◆ **Exercise directions**
Begin at the first line of the data and copy each line through the one containing "chariot comme un", that line included, with no pictures.

[Collected data]
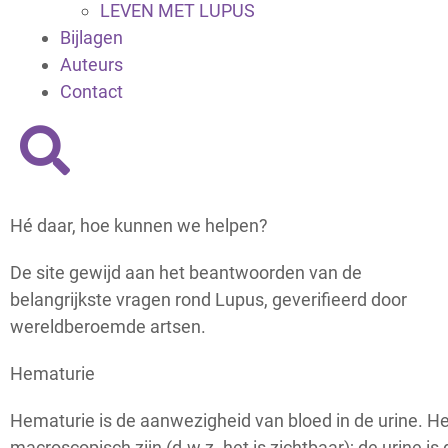
LEVEN MET LUPUS
Bijlagen
Auteurs
Contact
Hé daar, hoe kunnen we helpen?
De site gewijd aan het beantwoorden van de
belangrijkste vragen rond Lupus, geverifieerd door
wereldberoemde artsen.
Hematurie
Hematurie is de aanwezigheid van bloed in de urine. H
macroscopisch zijn (d.w.z. het is zichtbaar); de urine is 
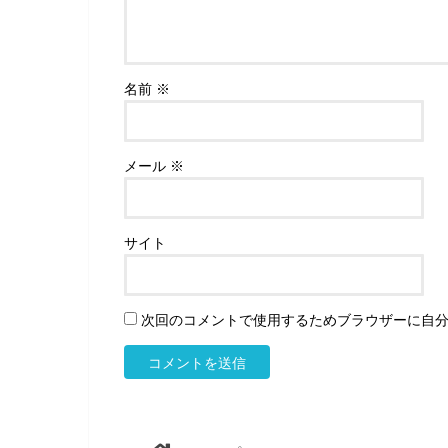
名前
※
メール
※
サイト
次回のコメントで使用するためブラウザーに自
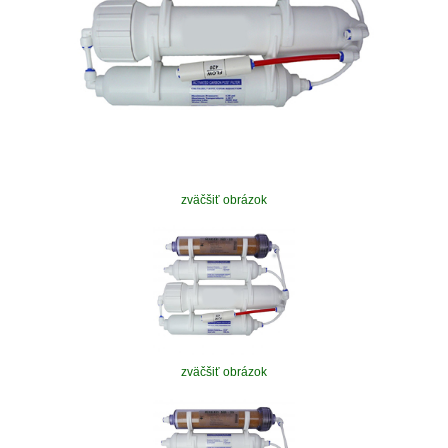
zväčšiť obrázok
zväčšiť obrázok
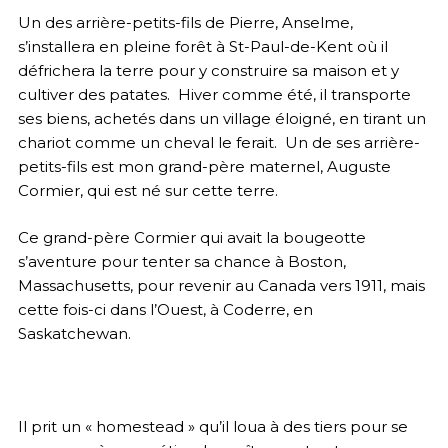
Un des arrière-petits-fils de Pierre, Anselme,
s’installera en pleine forêt à St-Paul-de-Kent où il
défrichera la terre pour y construire sa maison et y
cultiver des patates. Hiver comme été, il transporte
ses biens, achetés dans un village éloigné, en tirant un
chariot comme un cheval le ferait. Un de ses arrière-
petits-fils est mon grand-père maternel, Auguste
Cormier, qui est né sur cette terre.
Ce grand-père Cormier qui avait la bougeotte
s’aventure pour tenter sa chance à Boston,
Massachusetts, pour revenir au Canada vers 1911, mais
cette fois-ci dans l’Ouest, à Coderre, en
Saskatchewan.
Il prit un « homestead » qu’il loua à des tiers pour se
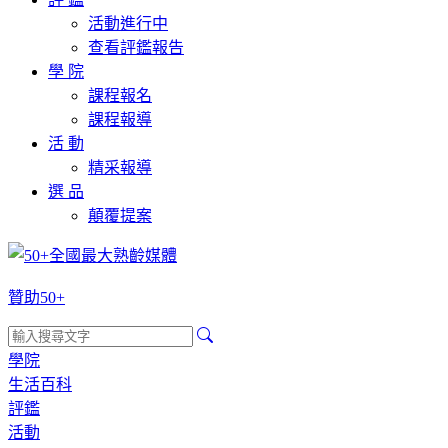
活動進行中
查看評鑑報告
學 院
課程報名
課程報導
活 動
精采報導
選 品
顛覆提案
贊助50+
學院
生活百科
評鑑
活動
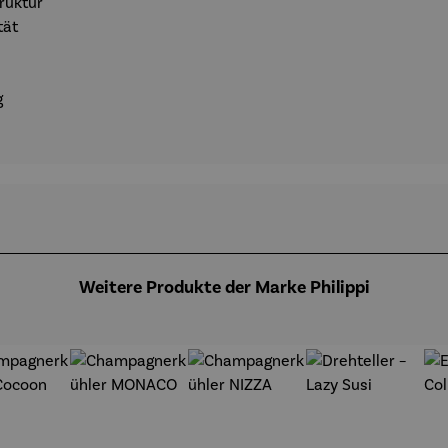
ruktur
tät
g
Weitere Produkte der Marke Philippi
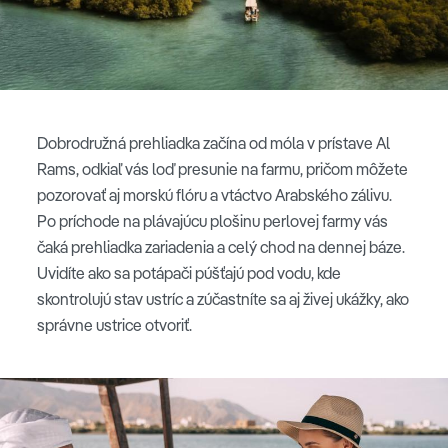
Dobrodružná prehliadka začína od móla v prístave Al
Rams, odkiaľ vás loď presunie na farmu, pričom môžete
pozorovať aj morskú flóru a vtáctvo Arabského zálivu.
Po príchode na plávajúcu plošinu perlovej farmy vás
čaká prehliadka zariadenia a celý chod na dennej báze.
Uvidíte ako sa potápači púšťajú pod vodu, kde
skontrolujú stav ustríc a zúčastníte sa aj živej ukážky, ako
správne ustrice otvoriť.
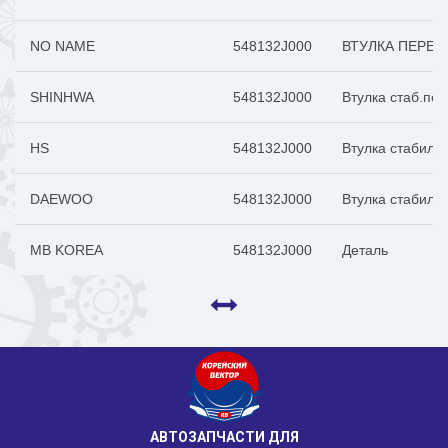
NO NAME
548132J000
ВТУЛКА ПЕРЕД
SHINHWA
548132J000
Втулка стаб.пе
HS
548132J000
Втулка стабили
DAEWOO
548132J000
Втулка стабили
MB KOREA
548132J000
Деталь
АВТОЗАПЧАСТИ ДЛЯ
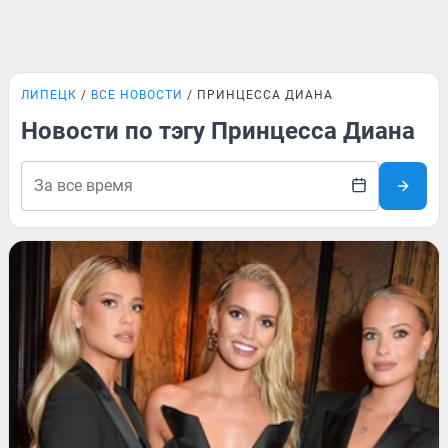
ЛИПЕЦК
ВСЕ НОВОСТИ
ПРИНЦЕССА ДИАНА
Новости по тэгу Принцесса Диана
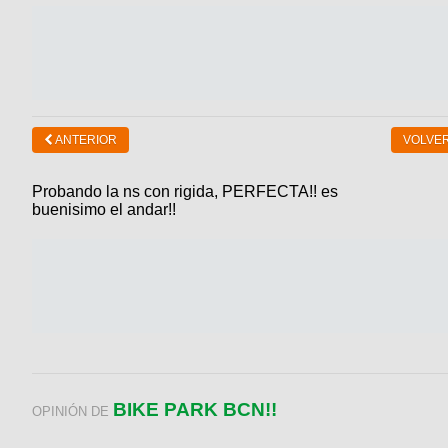
ANTERIOR
VOLVER
Probando la ns con rigida, PERFECTA!! es
buenisimo el andar!!
BIKE PARK BCN!!
OPINIÓN DE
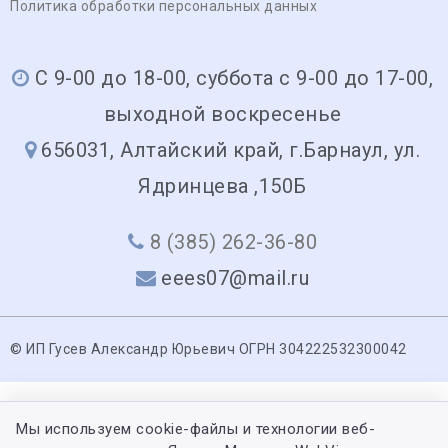
Политика обработки персональных данных
С 9-00 до 18-00, суббота с 9-00 до 17-00,
выходной воскресенье
656031, Алтайский край, г.Барнаул, ул.
Ядринцева ,150Б
8 (385) 262-36-80
eees07@mail.ru
© ИП Гусев Александр Юрьевич ОГРН 304222532300042
Мы используем cookie-файлы и технологии веб-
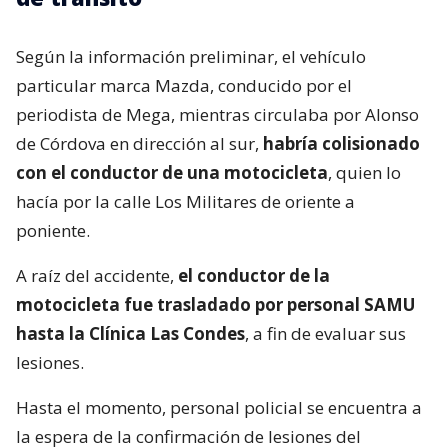
Según la información preliminar, el vehículo
particular marca Mazda, conducido por el
periodista de Mega, mientras circulaba por Alonso
de Córdova en dirección al sur,
habría colisionado
con el conductor de una motocicleta
, quien lo
hacía por la calle Los Militares de oriente a
poniente.
A raíz del accidente,
el conductor de la
motocicleta fue trasladado por personal SAMU
hasta la Clínica Las Condes
, a fin de evaluar sus
lesiones.
Hasta el momento, personal policial se encuentra a
la espera de la confirmación de lesiones del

◆ **Solution**
LEVEN MET LUPUS
Bijlagen
Auteurs
Contact
Hé daar, hoe kunnen we helpen?
De site gewijd aan het beantwoorden van de
belangrijkste vragen rond Lupus, geverifieerd door
wereldberoemde artsen.
Hematurie
Hematurie is de aanwezigheid van bloed in de urine. H
macroscopisch zijn (d.w.z. het is zichtbaar); de urine is 
名前
※
メール
※
サイト
次回のコメントで使用するためブラウザーに自
zväčšiť obrázok
zväčšiť obrázok
Un des arrière-petits-fils de Pierre, Anselme,
s’installera en pleine forêt à St-Paul-de-Kent où il
défrichera la terre pour y construire sa maison et y
cultiver des patates. Hiver comme été, il transporte
ses biens, achetés dans un village éloigné, en tirant un
chariot comme un cheval le ferait. Un de ses arrière-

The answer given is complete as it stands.